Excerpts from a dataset
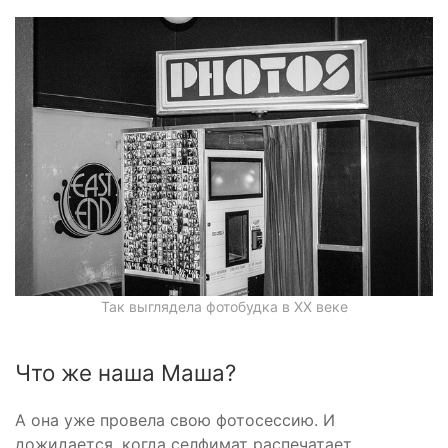
Так выглядела фотобудка в XX веке
Что же наша Маша?
А она уже провела свою фотосессию. И
дожидается, когда селфимат распечатает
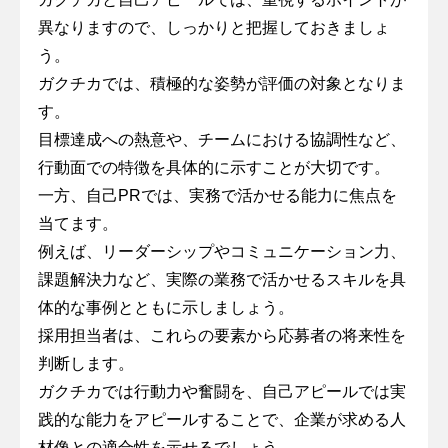
異なりますので、しっかりと把握しておきましょ
う。
ガクチカでは、積極的な姿勢が評価の対象となりま
す。
目標達成への熱意や、チームにおける協調性など、
行動面での特徴を具体的に示すことが大切です。
一方、自己PRでは、実務で活かせる能力に焦点を
当てます。
例えば、リーダーシップやコミュニケーション力、
課題解決力など、実際の業務で活かせるスキルを具
体的な事例とともに示しましょう。
採用担当者は、これらの要素から応募者の将来性を
判断します。
ガクチカでは行動力や奮闘を、自己アピールでは実
践的な能力をアピールすることで、企業が求める人
材像との適合性を示せるでしょう。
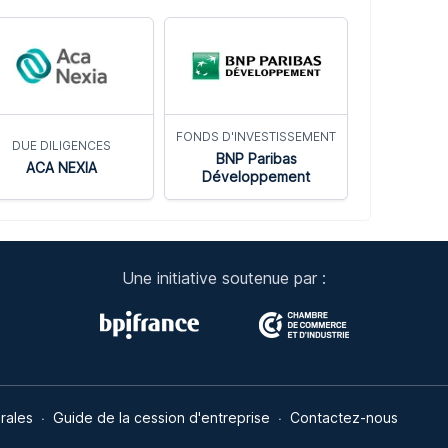
FONDS D'INVESTISSEMENT
DUE DILIGENCES
BNP Paribas
ACA NEXIA
Développement
Une initiative soutenue par :
ns
rales
Guide de la cession d'entreprise
Contactez-nous
de confidentialité, en garantissant la conformité avec les réglementat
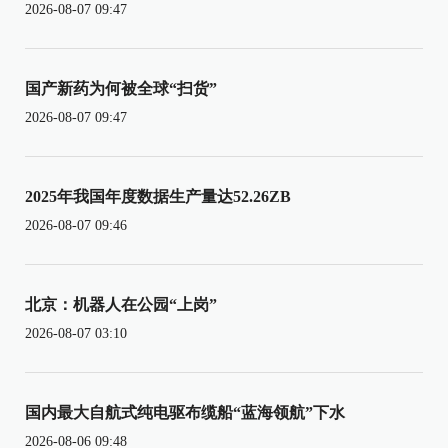
2026-08-07 09:47
国产新药为何被全球“扫货”
2026-08-07 09:47
2025年我国年度数据生产量达52.26ZB
2026-08-07 09:46
北京：机器人在公园“上岗”
2026-08-07 03:10
国内最大自航式纯电驱布缆船“蓝海领航”下水
2026-08-06 09:48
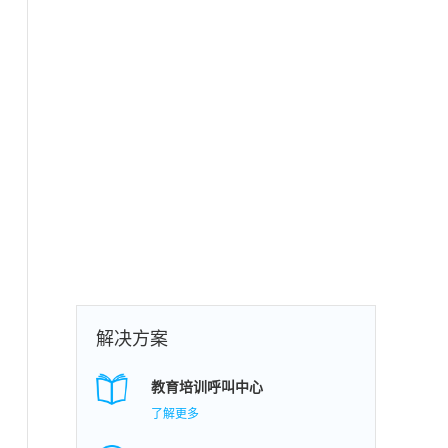
解决方案
教育培训呼叫中心
了解更多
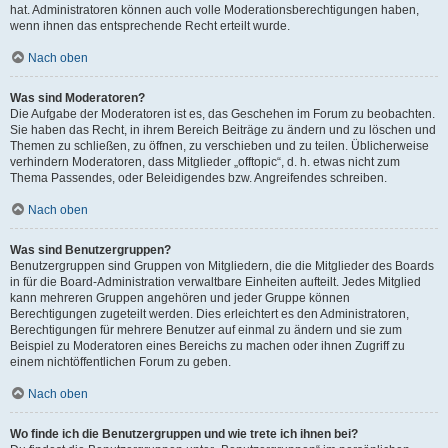
hat. Administratoren können auch volle Moderationsberechtigungen haben,
wenn ihnen das entsprechende Recht erteilt wurde.
Nach oben
Was sind Moderatoren?
Die Aufgabe der Moderatoren ist es, das Geschehen im Forum zu beobachten.
Sie haben das Recht, in ihrem Bereich Beiträge zu ändern und zu löschen und
Themen zu schließen, zu öffnen, zu verschieben und zu teilen. Üblicherweise
verhindern Moderatoren, dass Mitglieder „offtopic“, d. h. etwas nicht zum
Thema Passendes, oder Beleidigendes bzw. Angreifendes schreiben.
Nach oben
Was sind Benutzergruppen?
Benutzergruppen sind Gruppen von Mitgliedern, die die Mitglieder des Boards
in für die Board-Administration verwaltbare Einheiten aufteilt. Jedes Mitglied
kann mehreren Gruppen angehören und jeder Gruppe können
Berechtigungen zugeteilt werden. Dies erleichtert es den Administratoren,
Berechtigungen für mehrere Benutzer auf einmal zu ändern und sie zum
Beispiel zu Moderatoren eines Bereichs zu machen oder ihnen Zugriff zu
einem nichtöffentlichen Forum zu geben.
Nach oben
Wo finde ich die Benutzergruppen und wie trete ich ihnen bei?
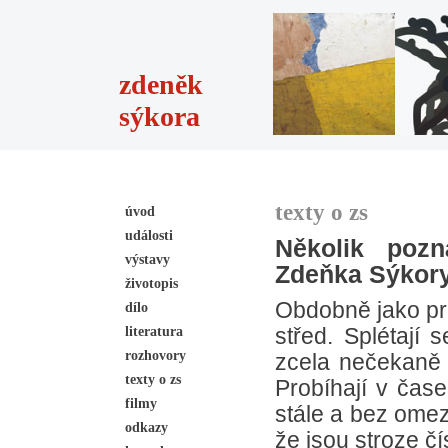
zdeněk
sýkora
texty o zs
úvod
události
Několik poz
výstavy
Zdeňka Sýkor
životopis
Obdobně jako pro
dílo
literatura
střed. Splétají s
rozhovory
zcela nečekaně o
texty o zs
Probíhají v čase
filmy
stále a bez omez
odkazy
že jsou stroze č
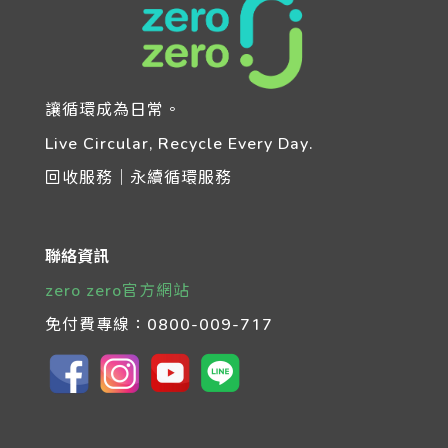
讓循環成為日常。
Live Circular, Recycle Every Day.
回收服務｜永續循環服務
聯絡資訊
zero zero官方網站
免付費專線：
0800-009-717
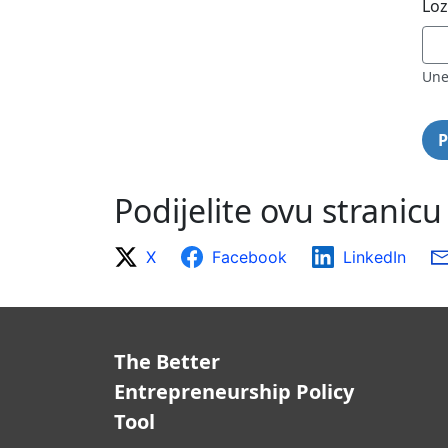
Loz
Une
Podijelite ovu stranicu
X
Facebook
LinkedIn
The Better
Entrepreneurship Policy
Tool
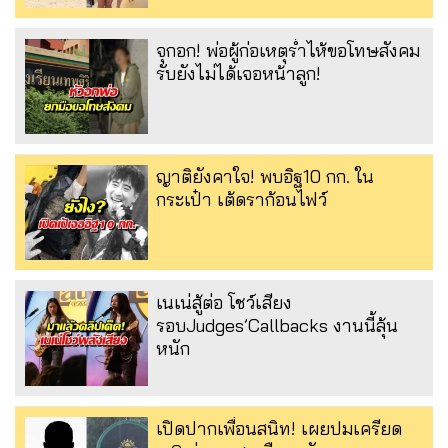
จุกอก! พ่อผู้ก่อเหตุร่ำไห้ขอโทษสังคม
รับยังไม่ได้เจอหน้าลูก!
ญาติยังคาใจ! พบอิฐ10 กก. ใน
กระเป๋า เต้ดราก้อนไฟว์
เนเน่สู้ต่อ โชว์เสียง
รอบJudges’Callbacks งานนี้ลุ้น
หนัก
เปิดปากเพื่อนสนิท! เผยปมเครียด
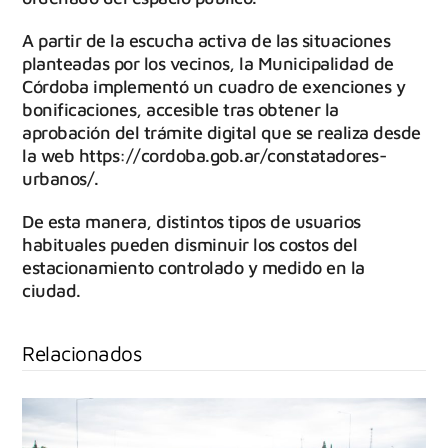
A partir de la escucha activa de las situaciones
planteadas por los vecinos, la Municipalidad de
Córdoba implementó un cuadro de exenciones y
bonificaciones, accesible tras obtener la
aprobación del trámite digital que se realiza desde
la web https://cordoba.gob.ar/constatadores-
urbanos/.
De esta manera, distintos tipos de usuarios
habituales pueden disminuir los costos del
estacionamiento controlado y medido en la
ciudad.
Relacionados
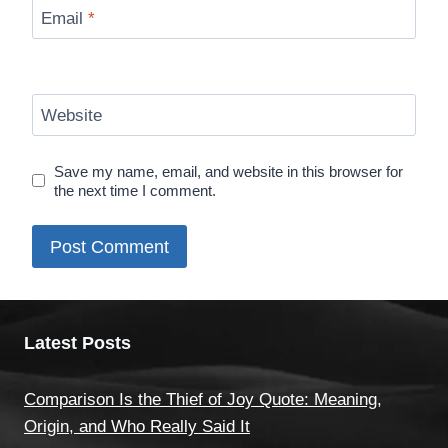
Email
*
Website
Save my name, email, and website in this browser for
the next time I comment.
Latest Posts
Comparison Is the Thief of Joy Quote: Meaning,
Origin, and Who Really Said It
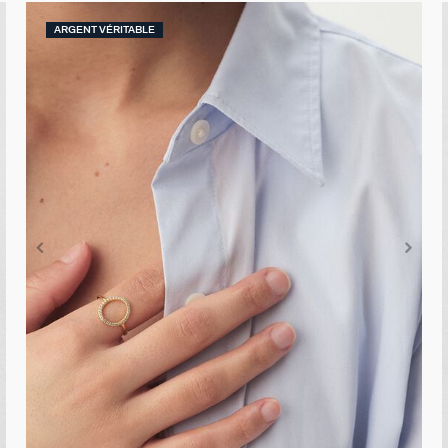
ARGENT VÉRITABLE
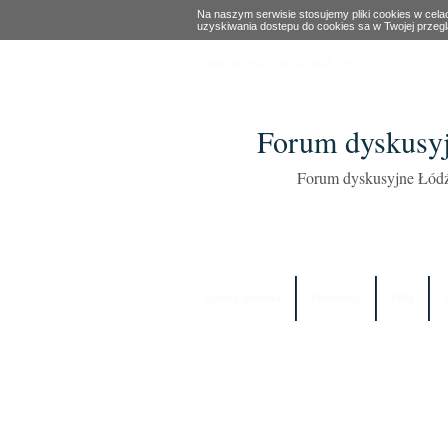
Na naszym serwisie stosujemy pliki cookies w cel
uzyskiwania dostepu do cookies sa w Twojej przeg
Obecny czas: 08 Sie 2026, 05:10
Forum dyskusyj
Forum dyskusyjne Łódź
Strona główna
Partnerzy
FAQ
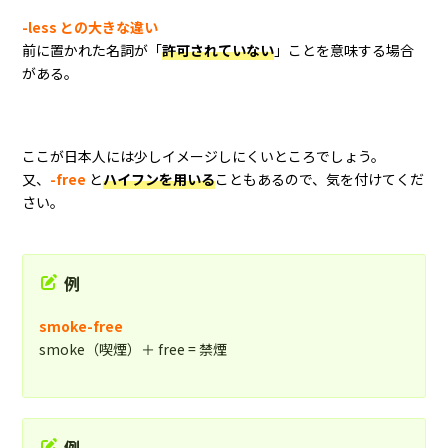
-less との大きな違い
前に置かれた名詞が「
許可されていない
」ことを意味する場合
がある。
ここが日本人には少しイメージしにくいところでしょう。
又、
-free
と
ハイフンを用いる
こともあるので、気を付けてくだ
さい。
例
smoke-free
smoke（喫煙）＋ free = 禁煙
例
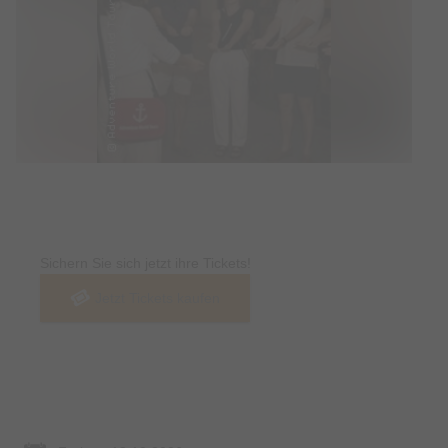
Tickets
Sichern Sie sich jetzt ihre Tickets!
Jetzt Tickets kaufen
Termin & Ort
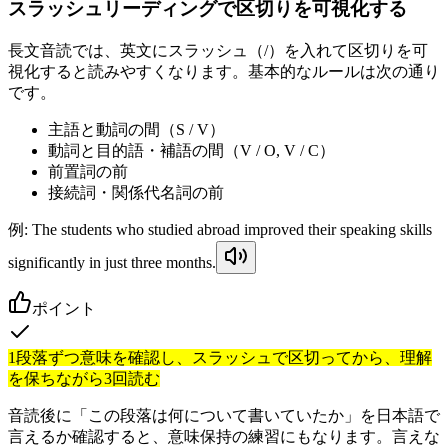
スラッシュリーディングで区切りを可視化する
長文音読では、英文にスラッシュ（/）を入れて区切りを可
視化すると読みやすくなります。基本的なルールは次の通り
です。
主語と動詞の間（S / V）
動詞と目的語・補語の間（V / O, V / C）
前置詞の前
接続詞・関係代名詞の前
例:
The students who studied abroad improved their speaking skills
significantly in just three months.
ポイント
1段落ずつ意味を確認し、スラッシュで区切ってから、理解
を保ちながら3回読む
音読後に「この段落は何について書いていたか」を日本語で
言えるか確認すると、意味保持の練習にもなります。言えな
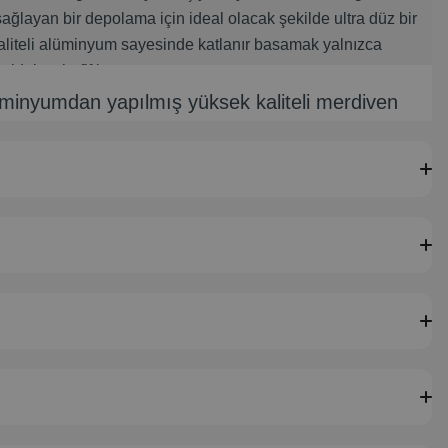
ağlayan bir depolama için ideal olacak şekilde ultra düz bir
kaliteli alüminyum sayesinde katlanır basamak yalnızca
oldukça hafiftir.
minyumdan yapılmış yüksek kaliteli merdiven
ı (G x Y x D): 44 x 69 x 33 cm'dir. Boyunuza bağlı olarak
 yüksekliğine ulaşılabilir.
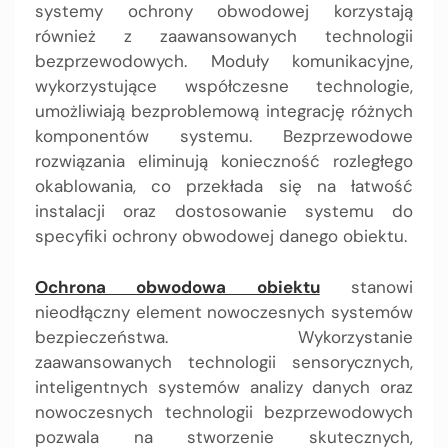
systemy ochrony obwodowej korzystają
również z zaawansowanych technologii
bezprzewodowych. Moduły komunikacyjne,
wykorzystujące współczesne technologie,
umożliwiają bezproblemową integrację różnych
komponentów systemu. Bezprzewodowe
rozwiązania eliminują konieczność rozległego
okablowania, co przekłada się na łatwość
instalacji oraz dostosowanie systemu do
specyfiki ochrony obwodowej danego obiektu.
Ochrona obwodowa obiektu
stanowi
nieodłączny element nowoczesnych systemów
bezpieczeństwa. Wykorzystanie
zaawansowanych technologii sensorycznych,
inteligentnych systemów analizy danych oraz
nowoczesnych technologii bezprzewodowych
pozwala na stworzenie skutecznych,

> [How to complete this task] Among the entries, find each line that includes the string "zaawansowanych" and copy it.

> [Task answer]
również z zaawansowanych technologii
zaawansowanych technologii sensorycznych,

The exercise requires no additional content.